There are different ways to approach the problem of Min-Max Link Utilization. One possible method is to develop a heuristic algorithm that explores various paths for each source-destination demand pair. The algorithm would select a path out of many for each demand pair. Then, a metric that was previously derived for the overall solution would be calculated. This process would be repeated for different combinations. Since each demand pair can have multiple paths where the demand can be allocated, the algorithm would choose the combination that results in the lowest overall score. This method may not guarantee an optimal solution, but it can provide an approximation that is close to the optimal solution.

Another option is to formulate the Min-Max Link Utilization problem as a Linear Program (LP) and solve it using a LP solver. If you don’t know what a Linear Program is, This article Linear Programming and Disjoint Path Routing goes through the basics of a linear program. In essence, you have an Objective function which you want to minimize or maximize, you have some decision variables associated with the problem, and certain constraints which you want to meet. Once the problem is formulated, we use a LP solver to solve that problem.

LP Formulation

Objective Function:

So the objective we have in hand is to minimize the maximum utilization across all links in the network.

\[\hspace{3cm} \text{min U}\]

Subject to:

Flow Variables:

For each link $(i,j)$ in the network graph $G$, we have a flow variable representing the amount of traffic flow on that link.
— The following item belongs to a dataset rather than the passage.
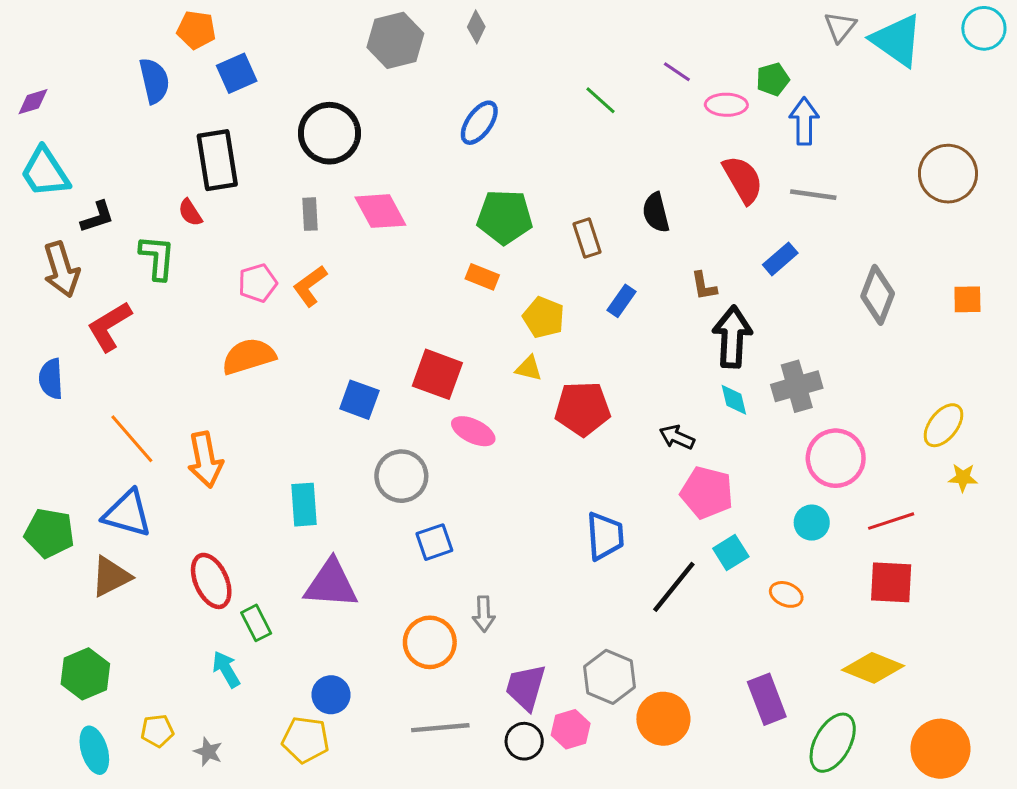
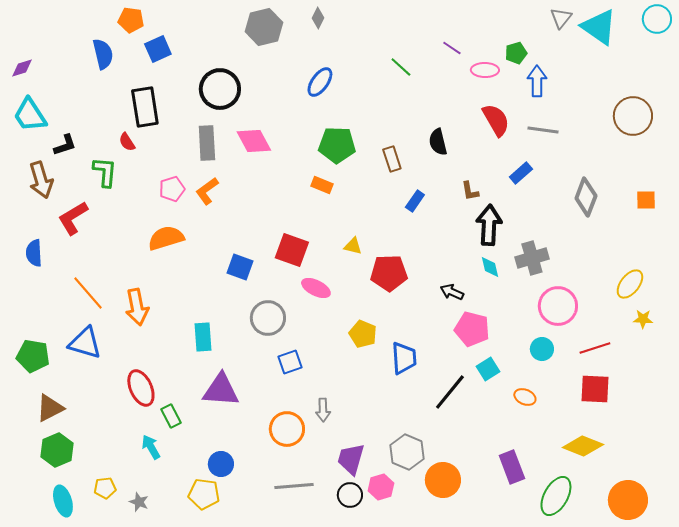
gray rectangle: (310, 214) -> (207, 143), size x1.6
yellow pentagon: (544, 317) -> (363, 334), moved
brown triangle: (111, 576) -> (50, 408), moved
This tracks the flow for that given link.

\[\hspace{3cm} f_{ij} \ge 0, \forall (i,j) \in G\]

This scary looking notation in simple words is that the flow variable for a given link $(i,j)$ is either 0 or greater, for all (expressed as $\forall$) links which are part of graph $G$.

Max Util Variable:

We put a constraint that Maximum Utilization can be greater or equal to 0.

\[\hspace{3cm} U \ge 0\]

Flow Conservation Constraints for each node:

For network flow problems with LP formulation, we generally have flow conservation constraint which says, except the source and destination nodes of the demands, the amount of traffic entering is equal to the traffic leaving the node for a transit node.

\[\hspace{3cm} \sum_{(i,n)\in E} f_{i,n} - \sum_{(n,j)\in E} f_{n,j} = b_{n}\]

The above equation $E$ is the set of edges, $f_{i,j}$ is the flow on each edge $(i,j)$ and $n$ is the transit node. $b_{n}$ is the net flow at node $n$ (+ve for sources, negative for sinks, and zero for transit nodes).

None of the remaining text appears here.